Por eso, ante la inyección melancólica, planteo la salida del estado general de tristeza en la humanidad como no una búsqueda de la felicidad, sino una integración de la melancolía. No debe convertirse lo negativo en un fantasma, sino en un espíritu. La connotación es muy distinta: un fantasma es un aura que vicia el aire, un orbe que absorbe la energía; por el contrario, un espíritu es un aura que limpia el aire, una corriente que emana energía.
Por ende, la infantocracia solo puede sustituirse mediante un cambio de percepción generalizado, empezando por uno mismo, donde los fantasmas se convierten en espíritus. Me refiero, por supuesto, a los fantasmas de la guerra, del hambre, de la enfermedad; es decir, a la persecución de la muerte. Su contrapartida es el espíritu, el espíritu de libertad, del amor, del equipo… ¿Veis como fantasma y espíritu representan la polaridad malo/negativo y bueno/positivo?
Las palabras son simples, pero los sentimientos no, de modo que convertir a los fantasmas en espíritus no es tarea fácil. Para ello, nos ayudaremos del concepto orquesta emocional.
En nuestra mente, las emociones “suenan” de manera distinta que en la del resto, especialmente cuando hablamos de tristeza. La depresión es un complejo sistema psicofísico que implica muchos factores. Sin embargo, a nivel dialéctico, nuestra narrativa interna es un factor realmente importante. Todos tenemos vivencias únicas que escriben un guión distinto en nuestro interior. A esto nos referimos con orquesta emocional. La melodía de tu tristeza, es decir, lo que tu cháchara interna te dice cuando estás triste, suena distinta a la mía. No obstante, no deja de ser música, una música de la cual nosotros, en última instancia, somos los responsables. El problema es tratar con el director de orquesta, es decir, el inconsciente o subconsciente; aquello que aprende sin nuestro permiso. El inconsciente es una suerte de músico que redacta partituras sobre la realidad que experimentamos, es decir, un músico fenomenológico. Por tanto, las emociones y la información externa será captada por este artista interior, que no pretende crear música, pero está obligado, de ahí que sea incapaz de cribar la melodía si no recibe ayuda de la consciencia, que determina la veracidad y la musicalidad de la partitura escrita por el subconsciente.
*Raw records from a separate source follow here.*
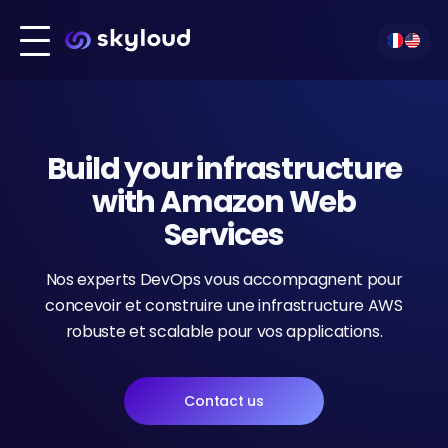
Infrastructure build
Our technologies
Migration
Our services
Build your infrastructure
Technologies
Kubernetes
Our clients
DevOps
with Amazon Web
About us
Services
Amazon Web Services
Contact
Outsourcing
Nos experts DevOps vous accompagnent pour
concevoir et construire une infrastructure AWS
Cloud Hosting
robuste et scalable pour vos applications.
Contact us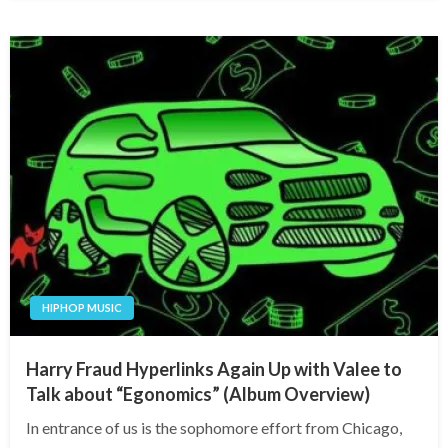
HIPHOP MUSIC
Harry Fraud Hyperlinks Again Up with Valee to
Talk about “Egonomics” (Album Overview)
In entrance of us is the sophomore effort from Chicago,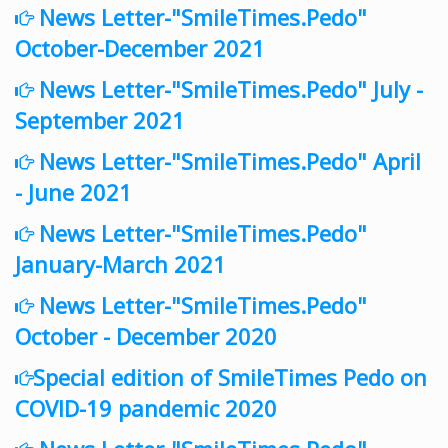
News Letter-"SmileTimes.Pedo"
October-December 2021
News Letter-"SmileTimes.Pedo" July -
September 2021
News Letter-"SmileTimes.Pedo" April
- June 2021
News Letter-"SmileTimes.Pedo"
January-March 2021
News Letter-"SmileTimes.Pedo"
October - December 2020
Special edition of SmileTimes Pedo on
COVID-19 pandemic 2020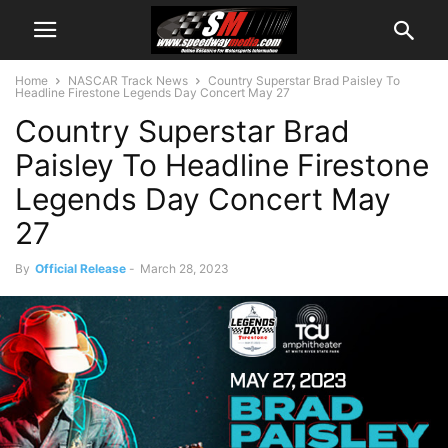
Home
NASCAR Track News
Country Superstar Brad Paisley To
Headline Firestone Legends Day Concert May 27
Country Superstar Brad
Paisley To Headline Firestone
Legends Day Concert May
27
By
Official Release
-
March 28, 2023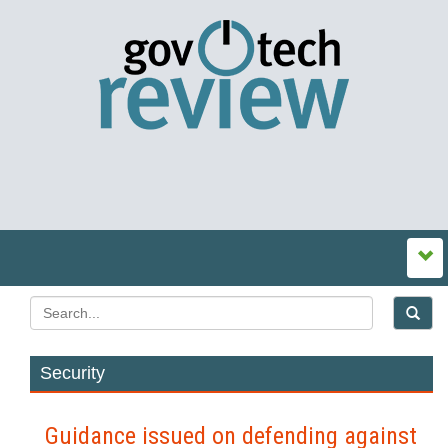
Security
Guidance issued on defending against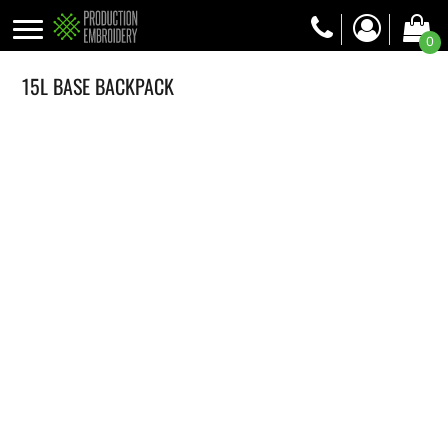
0
15L BASE BACKPACK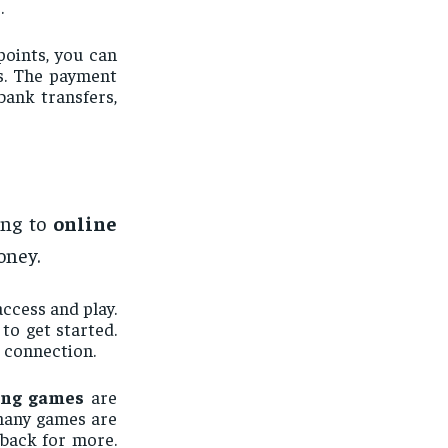
.
oints, you can
es. The payment
bank transfers,
ing to
online
oney.
access and play.
to get started.
 connection.
ing games
are
 many games are
 back for more.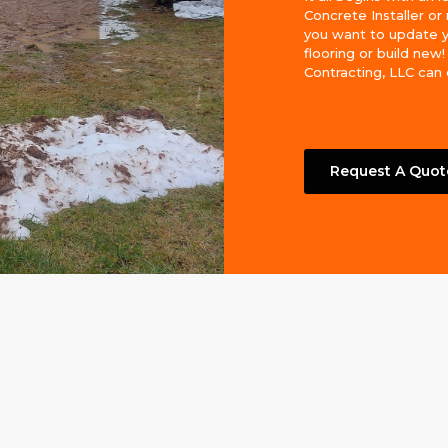
Concrete Installer o
you want to update 
flooring or build new
Contracting, LLC can do
Request A Quot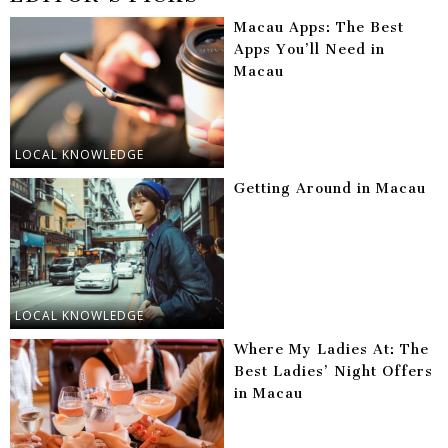
Macau Apps: The Best
Apps You’ll Need in
Macau
LOCAL KNOWLEDGE
Getting Around in Macau
LOCAL KNOWLEDGE
Where My Ladies At: The
Best Ladies’ Night Offers
in Macau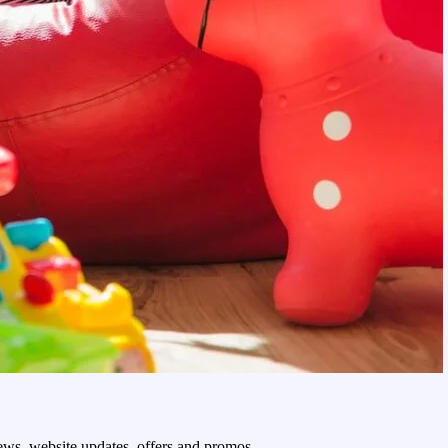
 news, website updates, offers and promos.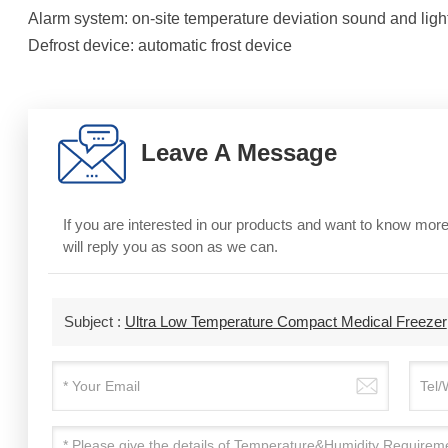
Alarm system: on-site temperature deviation sound and lig
Defrost device: automatic frost device
Leave A Message
If you are interested in our products and want to know mo
will reply you as soon as we can.
Subject :
Ultra Low Temperature Compact Medical Freezer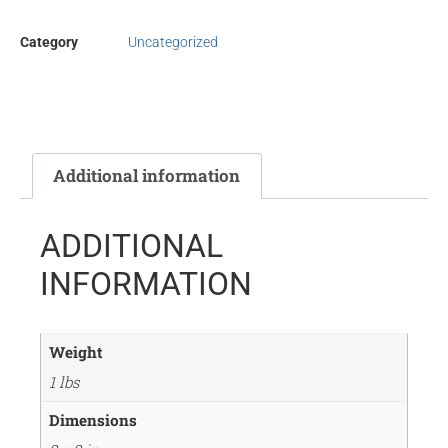
Category
Uncategorized
Additional information
ADDITIONAL
INFORMATION
Weight
1 lbs
Dimensions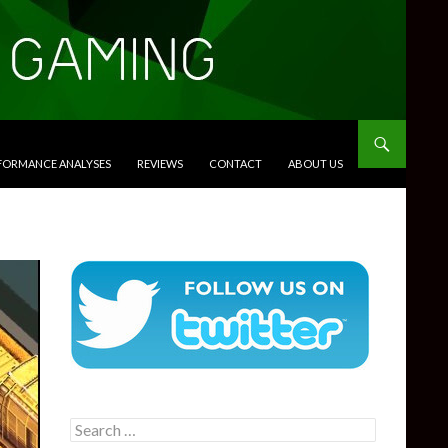
RFORMANCE ANALYSES
REVIEWS
CONTACT
ABOUT US
Search
for: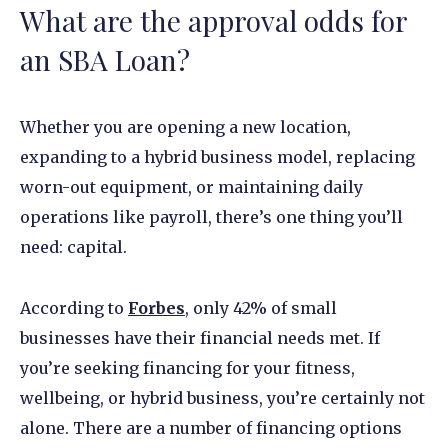
What are the approval odds for
an SBA Loan?
Whether you are opening a new location,
expanding to a hybrid business model, replacing
worn-out equipment, or maintaining daily
operations like payroll, there’s one thing you’ll
need: capital.
According to
Forbes
, only 42% of small
businesses have their financial needs met. If
you’re seeking financing for your fitness,
wellbeing, or hybrid business, you’re certainly not
alone. There are a number of financing options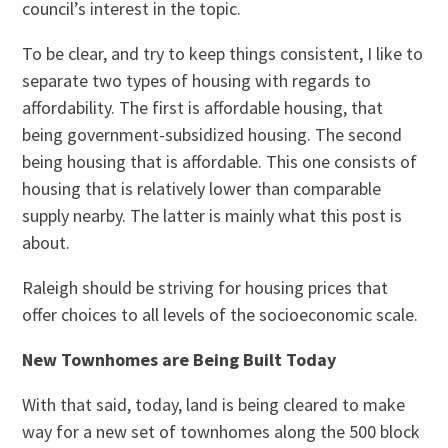
council’s interest in the topic.
To be clear, and try to keep things consistent, I like to
separate two types of housing with regards to
affordability. The first is affordable housing, that
being government-subsidized housing. The second
being housing that is affordable. This one consists of
housing that is relatively lower than comparable
supply nearby. The latter is mainly what this post is
about.
Raleigh should be striving for housing prices that
offer choices to all levels of the socioeconomic scale.
New Townhomes are Being Built Today
With that said, today, land is being cleared to make
way for a new set of townhomes along the 500 block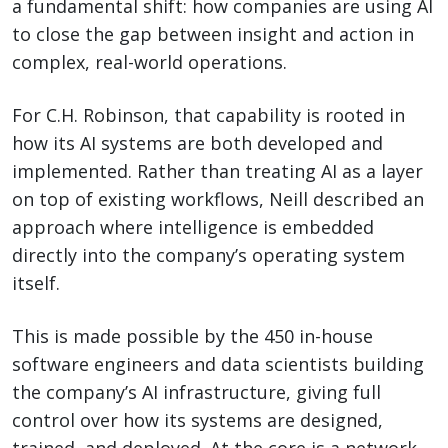
a fundamental shift: how companies are using AI
to close the gap between insight and action in
complex, real-world operations.
For C.H. Robinson, that capability is rooted in
how its AI systems are both developed and
implemented. Rather than treating AI as a layer
on top of existing workflows, Neill described an
approach where intelligence is embedded
directly into the company’s operating system
itself.
This is made possible by the 450 in-house
software engineers and data scientists building
the company’s AI infrastructure, giving full
control over how its systems are designed,
trained, and deployed. At the core is a network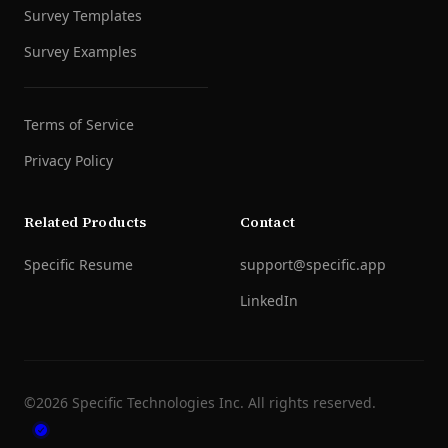
Survey Templates
Survey Examples
Terms of Service
Privacy Policy
Related Products
Contact
Specific Resume
support@specific.app
LinkedIn
©
2026
Specific Technologies Inc.
All rights reserved.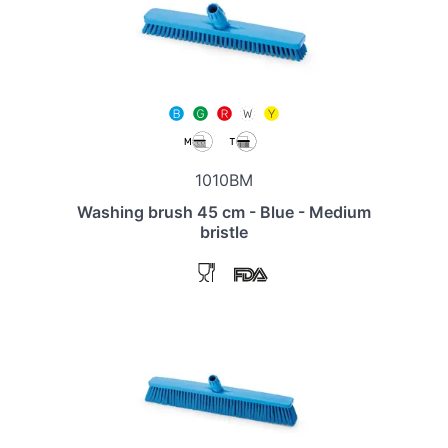
1010BM
Washing brush 45 cm - Blue - Medium
bristle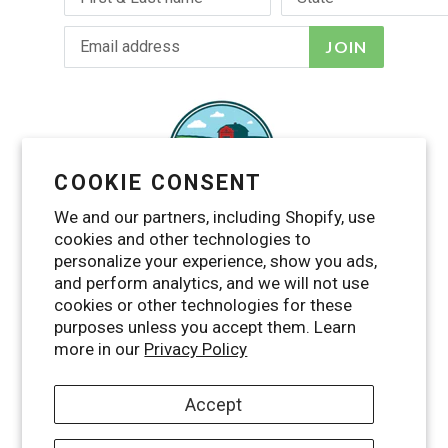
JOIN
COOKIE CONSENT
We and our partners, including Shopify, use
cookies and other technologies to
personalize your experience, show you ads,
and perform analytics, and we will not use
cookies or other technologies for these
purposes unless you accept them. Learn
Facebook
Twitter
Pinterest
Instagram
YouTube
RSS
more in our
Privacy Policy
Accept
La infantocracia es, pues, un conjunto de adultos infantilizados incapaces de hallar una melodía sublime; un grupo de escuchas que vive a merced de un director de orquesta independiente e incapaz de valorar la musicalidad de sus propias obras.
Por ende, la infantocracia será destronada, gracias a las herramientas intelectuales y emocionales, por una cosmocracia, es decir, un gobierno del equilibrio. Un equilibrio que no rechace los beneficios de convivir con el niño interior, sino que sepa aunar a este infante juguetón con la madurez de la experiencia, aquella que es capaz de interferir en el director de orquesta y crear una música sublime, precisa, es decir, una narrativa interna que nos procure los valores necesarios para la felicidad reflexiva: valor, entusiasmo, piedad, bendición, amor, amistad, compasión, misericordia, confianza, altruismo, etc.